What they discovered
This mutant in the second, lesser-known actin helped to prove that actin in these algae was more important than researchers once guessed, Avasthi said, because it helped identify all the ways actins affected the growth of the cilia.
"What we now know is that the cell needs at least one of its actins to build microtubule-based antenna. ... We knew earlier there was a role for actin in this building process, but it wasn't clear what specifically that was," Avasthi said.
In the first scholarly article, published in the journal "Cell Reports," the team outlined a redundancy that exists in actins. In other words, if scientists disrupt the work of either actin, the cilia can overcome the problems in making and transporting building blocks and form antennae as usual.
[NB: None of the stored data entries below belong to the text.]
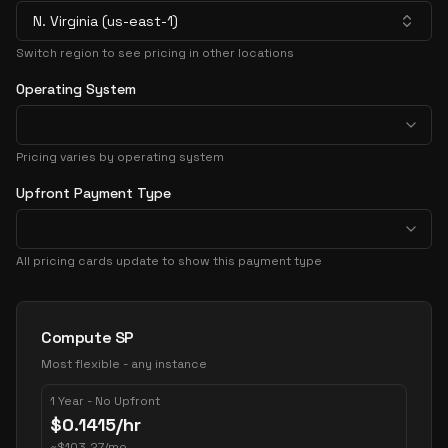
N. Virginia (us-east-1)
Switch region to see pricing in other locations
Operating System
Pricing varies by operating system
Upfront Payment Type
All pricing cards update to show this payment type
Pricing Options
Compute SP
Most flexible - any instance
1 Year - No Upfront
$
0.1415
/hr
~
$
103.27
/mo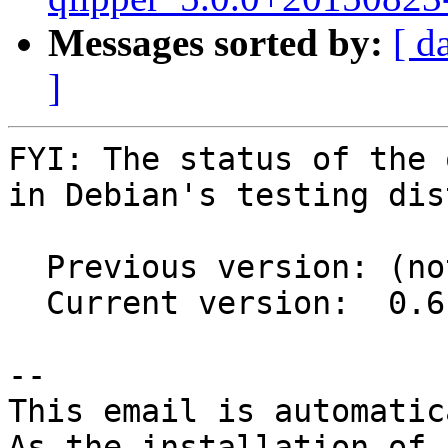
Messages sorted by:
[ d
]
FYI: The status of the 
in Debian's testing dis
  Previous version: (not in testing)

  Current version:  0.6.0+20150802-2

-- 

This email is automatica
As the installation of
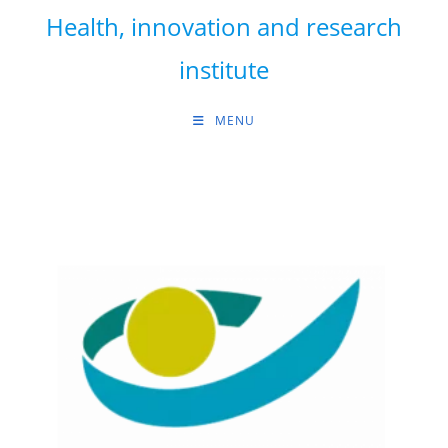
Skip
Health, innovation and research
to
content
institute
MENU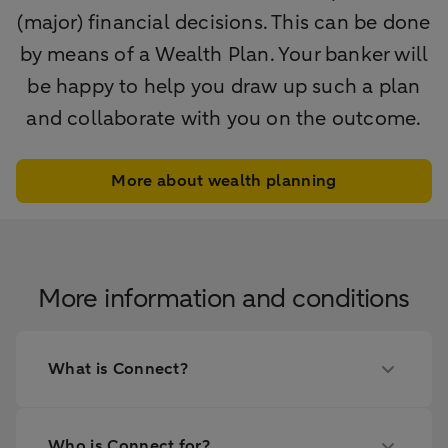
(major) financial decisions. This can be done
by means of a Wealth Plan. Your banker will
be happy to help you draw up such a plan
and collaborate with you on the outcome.
More about wealth planning
More information and conditions
What is Connect?
Who is Connect for?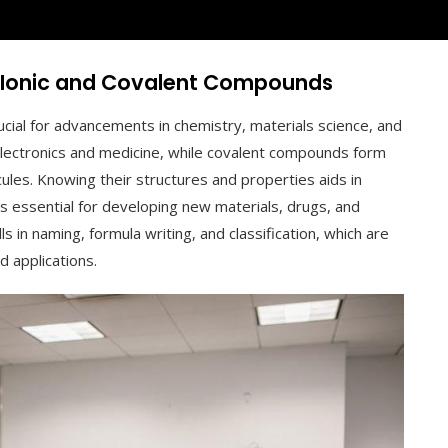
g Ionic and Covalent Compounds
cial for advancements in chemistry, materials science, and
n electronics and medicine, while covalent compounds form
cules. Knowing their structures and properties aids in
 is essential for developing new materials, drugs, and
s in naming, formula writing, and classification, which are
d applications.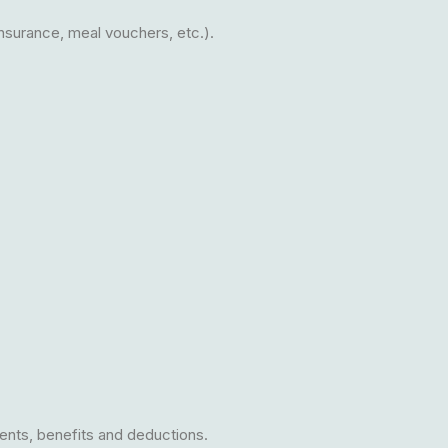
insurance, meal vouchers, etc.).
ents, benefits and deductions.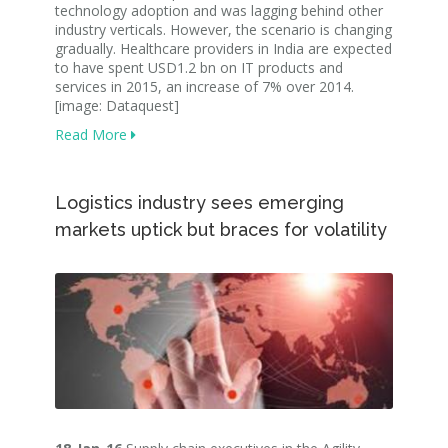
technology adoption and was lagging behind other
industry verticals. However, the scenario is changing
gradually. Healthcare providers in India are expected
to have spent USD1.2 bn on IT products and
services in 2015, an increase of 7% over 2014.
[image: Dataquest]
Read More
Logistics industry sees emerging
markets uptick but braces for volatility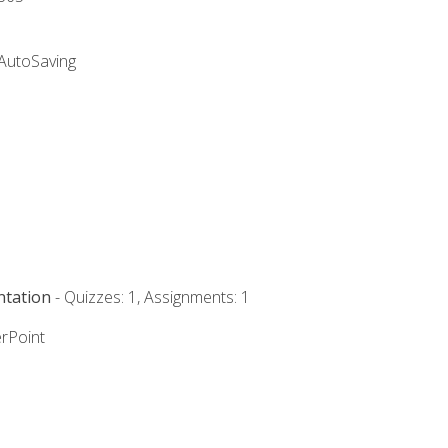
 AutoSaving
ntation
- Quizzes: 1, Assignments: 1
rPoint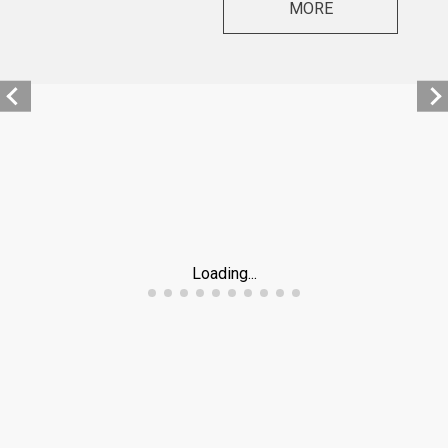
MORE
Loading...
However, disrupt both, and the cilia don't form correctly or work right.
Knowing the ways in which the cell builds its cilia will come in handy in genetic research of diseases where the cilia are already imperfect.
"These cilia or ‘antennae' have many different functions depending on the cell's purpose. and if we understand how they're built, we can better study how to fix them when they're broken in all those diseases," she said.
Expanding the research
Article three explained the protocol for finding the once-hidden actin, a sort of combination treasure map/user manual for other scientists to find the actin and use it in their own experiments. This publication was accepted in the journal "Bio-Protocol."
Article two expanded on the findings of the "Cell Reports" article. Because it's hard to study what you can't see, this article, published in "Molecular Biology of the Cell," included strong, labeled visual imagery of the elusive actin.
A fourth article, a collaboration with colleagues at the University of Chicago, also accepted to "Molecular Biology of the Cell," asks how the actin strands, particularly in one specific structure, are built in algae at the right time and place.
In summary, the articles form a body of work that relay (in nonscientific terms, and in this order):
- A common protein is important for something unexpected.
- Here's what that protein's network looks like.
- Here's how you can see it.
- Let's see when, where and how it's made.
The next steps
In a laboratory on the second floor of the Hemenway Life Sciences Innovation Center, an amethyst glow permeates the fluorescence during the day, and at night, the purplish light escapes through the windows. Avasthi said drivers along Southwest Trafficway can see it, if the night is clear and they're looking for it.
What they may not know, however, are the millions of algae cells depending on that light to grow, and the scientists lining up to transport them from their fake sun to their new purpose under the microscope.
Brittany Jack, graduate student in anatomy and cell biology, has been part of Avasthi's lab since 2016, when the mutant Chlamydomonas reinhardtii first appeared. She was an undergraduate, fulfilling her internship requirement as a research assistant. Now, as a National Science Foundation graduate research fellow, she's earning Avasthi's accolades for the "beautiful data" coming out of the lab.
"She's been in the lab for some time, and she's just outstanding," Avasthi said. "She has had incredible perseverance in getting things to work, and she, along with the whole team, was a cornerstone to the paper."
Jack said she reads scientific information in the morning and then conducts experiments on the algae in the afternoon. Experiments take five to eight hours, she said, so she'll analyze the data that day or the next. The four papers are just the beginning of the research on the actin within algae now continuing in the lab.
"I love this research," Jack said. "We get to answer biological questions, and with those biological answers, we get to eventually help people with what we're finding."